Saving millions on logging: Finding relevant savings
product.hubspot.comIt feels like logging is misunderstood. Critical revenue or audit logs need to be centralized, but debug logs don’t. Logging debug logs to local storage and deleting it after nobody looks at it-the lifecycle of at least 99.999% of informational log statements-costs almost nothing. Another benefit is that pushing your predicate out to your edge nodes works far better than trying to get acceptable performance from central logging facilities. So I don’t understand why people waste so much money on centralized informational logs.
Yes, shipping computations instead of data is a reasonable design goal. Your proposed system only works when the predicate is independent across all logs though, correct? If you have to correlate or join your logs to anything, then this model becomes more complex. Not to mention, you're adding an additional performance tax to your prod machines which could be more costly than shipping logs to a centralized store. (A team should profile and make a tradeoff decision appropriate to their context.)
Additionally, what happens when we want to correlate these logs with tens of other systems?
I guess I don't agree that distributed log analysis simplifies the problem any more than centralized log analysis does. If the primary concern is cost, then you can save equivalent amounts of money with a different lifecycle policy for centralized logs.
EDIT: Btw, don't get me wrong, you are asking the right questions that HubSpot's performance team should be asking. The first phase of a cost savings program should observe benefits against cost, or stated another way, requirements vs cost. You're asking the right question, i.e., uhm, how do we actually use this data after we log it? I find it striking that this cost analysis didn't say anything about the end-user's use cases or benefits. Sure, we can optimize a system and save 40% the cost, but what if no one is using the system? Then we could save 100% the cost.
I once worked on a system where we were told to keep 18 months of debug logs (something that would have cost about $2k/month). When we pushed back and asked why, the answer was that occasionally (every month or every other month) there would be some customer issue that would need investigation that might result in a customer refund of $20-50 dollars.
Setting aside that the human time required for the investigation was probably close to $40-50, it was still not a slam dunk to get the business to shrink retention to a few days for critical debug.
Like markets... executives can stay irrational longer than you can remain sane, sometimes.
Anything that could lead to a customer revenue dispute is a critical audit log and needs to go to gold-plated log storage. But you will also be paying attention to optimizing costs for that, and the volumes will be relatively rare compared to application informational logs.
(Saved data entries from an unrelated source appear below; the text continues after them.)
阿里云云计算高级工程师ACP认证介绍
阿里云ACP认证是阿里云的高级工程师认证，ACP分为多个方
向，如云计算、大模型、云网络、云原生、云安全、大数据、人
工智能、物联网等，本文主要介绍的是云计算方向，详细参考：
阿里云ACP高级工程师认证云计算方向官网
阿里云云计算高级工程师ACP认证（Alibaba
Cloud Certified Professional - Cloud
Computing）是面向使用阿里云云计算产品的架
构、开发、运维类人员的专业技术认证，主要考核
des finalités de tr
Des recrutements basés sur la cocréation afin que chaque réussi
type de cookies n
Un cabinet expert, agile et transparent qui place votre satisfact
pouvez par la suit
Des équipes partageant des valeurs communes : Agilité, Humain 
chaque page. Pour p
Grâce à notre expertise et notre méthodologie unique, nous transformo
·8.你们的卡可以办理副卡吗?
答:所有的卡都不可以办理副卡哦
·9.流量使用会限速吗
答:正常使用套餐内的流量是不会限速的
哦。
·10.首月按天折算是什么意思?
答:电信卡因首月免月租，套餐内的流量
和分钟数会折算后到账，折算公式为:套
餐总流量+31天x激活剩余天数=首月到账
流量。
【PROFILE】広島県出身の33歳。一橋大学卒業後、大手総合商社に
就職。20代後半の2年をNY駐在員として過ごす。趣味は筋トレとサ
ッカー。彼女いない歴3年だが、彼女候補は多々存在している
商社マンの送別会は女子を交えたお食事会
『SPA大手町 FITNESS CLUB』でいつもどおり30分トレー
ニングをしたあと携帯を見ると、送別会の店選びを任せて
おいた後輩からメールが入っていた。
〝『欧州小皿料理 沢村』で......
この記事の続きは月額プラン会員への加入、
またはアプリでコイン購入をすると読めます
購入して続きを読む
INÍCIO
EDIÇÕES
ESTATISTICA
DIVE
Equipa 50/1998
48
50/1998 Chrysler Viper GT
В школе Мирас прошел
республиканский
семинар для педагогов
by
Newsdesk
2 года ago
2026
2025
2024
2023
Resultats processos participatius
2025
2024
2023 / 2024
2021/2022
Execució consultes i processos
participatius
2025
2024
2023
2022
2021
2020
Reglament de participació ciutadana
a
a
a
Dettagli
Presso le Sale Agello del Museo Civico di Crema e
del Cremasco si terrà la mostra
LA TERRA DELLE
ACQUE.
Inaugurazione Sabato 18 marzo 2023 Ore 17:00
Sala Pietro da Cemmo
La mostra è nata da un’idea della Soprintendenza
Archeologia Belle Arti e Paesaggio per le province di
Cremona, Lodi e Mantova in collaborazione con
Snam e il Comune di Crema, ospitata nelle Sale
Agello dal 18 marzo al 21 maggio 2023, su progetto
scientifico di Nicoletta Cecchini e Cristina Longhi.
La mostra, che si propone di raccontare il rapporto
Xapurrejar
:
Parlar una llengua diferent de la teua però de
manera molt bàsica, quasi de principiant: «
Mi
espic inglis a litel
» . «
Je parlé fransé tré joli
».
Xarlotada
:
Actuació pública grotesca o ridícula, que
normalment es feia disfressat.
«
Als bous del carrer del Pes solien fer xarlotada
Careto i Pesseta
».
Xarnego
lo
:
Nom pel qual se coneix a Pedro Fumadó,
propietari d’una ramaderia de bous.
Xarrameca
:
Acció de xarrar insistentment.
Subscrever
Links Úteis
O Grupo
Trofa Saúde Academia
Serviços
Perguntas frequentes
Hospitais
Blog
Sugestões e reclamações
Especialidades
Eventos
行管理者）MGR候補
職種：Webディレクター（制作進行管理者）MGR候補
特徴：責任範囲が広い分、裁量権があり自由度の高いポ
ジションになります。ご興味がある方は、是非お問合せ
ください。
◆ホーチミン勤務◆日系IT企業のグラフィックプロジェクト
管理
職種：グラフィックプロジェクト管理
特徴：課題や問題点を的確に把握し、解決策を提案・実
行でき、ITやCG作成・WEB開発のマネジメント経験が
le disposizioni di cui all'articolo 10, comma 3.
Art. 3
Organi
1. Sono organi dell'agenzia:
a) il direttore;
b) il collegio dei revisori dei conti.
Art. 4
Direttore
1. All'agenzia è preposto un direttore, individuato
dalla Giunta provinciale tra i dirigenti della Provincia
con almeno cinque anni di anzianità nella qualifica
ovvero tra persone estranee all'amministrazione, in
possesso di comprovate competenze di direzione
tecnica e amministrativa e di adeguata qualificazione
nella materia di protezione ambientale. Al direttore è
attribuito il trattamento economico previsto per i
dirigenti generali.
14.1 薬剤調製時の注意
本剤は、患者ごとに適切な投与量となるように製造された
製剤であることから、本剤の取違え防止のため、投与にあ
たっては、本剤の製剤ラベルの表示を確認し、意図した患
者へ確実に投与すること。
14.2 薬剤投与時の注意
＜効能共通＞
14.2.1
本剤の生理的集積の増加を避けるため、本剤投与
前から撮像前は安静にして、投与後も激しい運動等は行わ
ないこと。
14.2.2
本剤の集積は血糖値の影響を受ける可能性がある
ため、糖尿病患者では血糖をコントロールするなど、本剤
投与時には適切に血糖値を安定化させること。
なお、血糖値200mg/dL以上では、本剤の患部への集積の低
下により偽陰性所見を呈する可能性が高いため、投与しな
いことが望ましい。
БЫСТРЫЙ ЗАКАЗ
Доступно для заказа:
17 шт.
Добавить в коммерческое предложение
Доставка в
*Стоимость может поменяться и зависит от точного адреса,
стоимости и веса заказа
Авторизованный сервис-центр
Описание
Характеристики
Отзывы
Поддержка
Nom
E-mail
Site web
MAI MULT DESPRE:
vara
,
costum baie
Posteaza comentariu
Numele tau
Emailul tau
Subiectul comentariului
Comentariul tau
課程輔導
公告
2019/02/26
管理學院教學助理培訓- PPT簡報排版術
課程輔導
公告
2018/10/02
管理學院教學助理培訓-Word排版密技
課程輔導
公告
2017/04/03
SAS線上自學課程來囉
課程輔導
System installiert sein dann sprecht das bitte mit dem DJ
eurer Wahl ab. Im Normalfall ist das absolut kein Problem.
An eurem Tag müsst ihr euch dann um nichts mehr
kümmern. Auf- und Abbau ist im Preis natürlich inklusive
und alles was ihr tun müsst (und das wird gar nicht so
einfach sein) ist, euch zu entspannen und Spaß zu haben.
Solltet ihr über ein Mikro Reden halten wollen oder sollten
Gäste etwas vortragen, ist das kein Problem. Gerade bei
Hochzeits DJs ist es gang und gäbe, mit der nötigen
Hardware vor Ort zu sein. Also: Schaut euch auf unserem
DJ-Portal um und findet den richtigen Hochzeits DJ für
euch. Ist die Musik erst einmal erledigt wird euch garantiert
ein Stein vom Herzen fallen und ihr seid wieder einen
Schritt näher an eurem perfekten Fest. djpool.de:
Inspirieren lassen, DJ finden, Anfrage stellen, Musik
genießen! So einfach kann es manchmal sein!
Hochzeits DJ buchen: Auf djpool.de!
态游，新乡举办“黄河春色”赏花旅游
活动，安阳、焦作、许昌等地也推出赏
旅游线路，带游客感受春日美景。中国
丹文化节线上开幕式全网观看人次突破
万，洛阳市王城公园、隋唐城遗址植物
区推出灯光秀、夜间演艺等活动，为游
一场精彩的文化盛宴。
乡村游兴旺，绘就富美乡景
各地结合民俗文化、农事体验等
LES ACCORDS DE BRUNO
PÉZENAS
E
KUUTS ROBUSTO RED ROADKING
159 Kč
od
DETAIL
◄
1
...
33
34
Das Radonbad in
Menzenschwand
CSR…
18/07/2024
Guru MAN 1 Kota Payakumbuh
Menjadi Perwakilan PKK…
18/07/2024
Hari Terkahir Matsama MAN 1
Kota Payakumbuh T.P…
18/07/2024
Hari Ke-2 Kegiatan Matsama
Seems like the kind of situation where you shrug, agree, compress and ship those logs off to cold storage to meet the requirement for a fraction of the price.
That's a fair criticism in the edit. Part 2 will cover that a bit more. I did run analysis on the types of queries users ran against the data and what parts of the timeseries were used, which informed a bit of our solution. I don't want to give away too much, but lifecycle retention adjustment ends up being relatively lower value (but still worthwhile) compared to general space savings.
Thanks for the response. I was responding to the comment more so than advocating for adjusting your log retention. :) Looking forward to part 2.
Are you able to reconcile some of the numbers and calculations in the article for me? (Understanding that you don't want to reveal any confidential info.) I see:
- 31 PB data + 10 PB application logs = 41 PB logs (uncompressed json) costs 7-figures (say ~$5M)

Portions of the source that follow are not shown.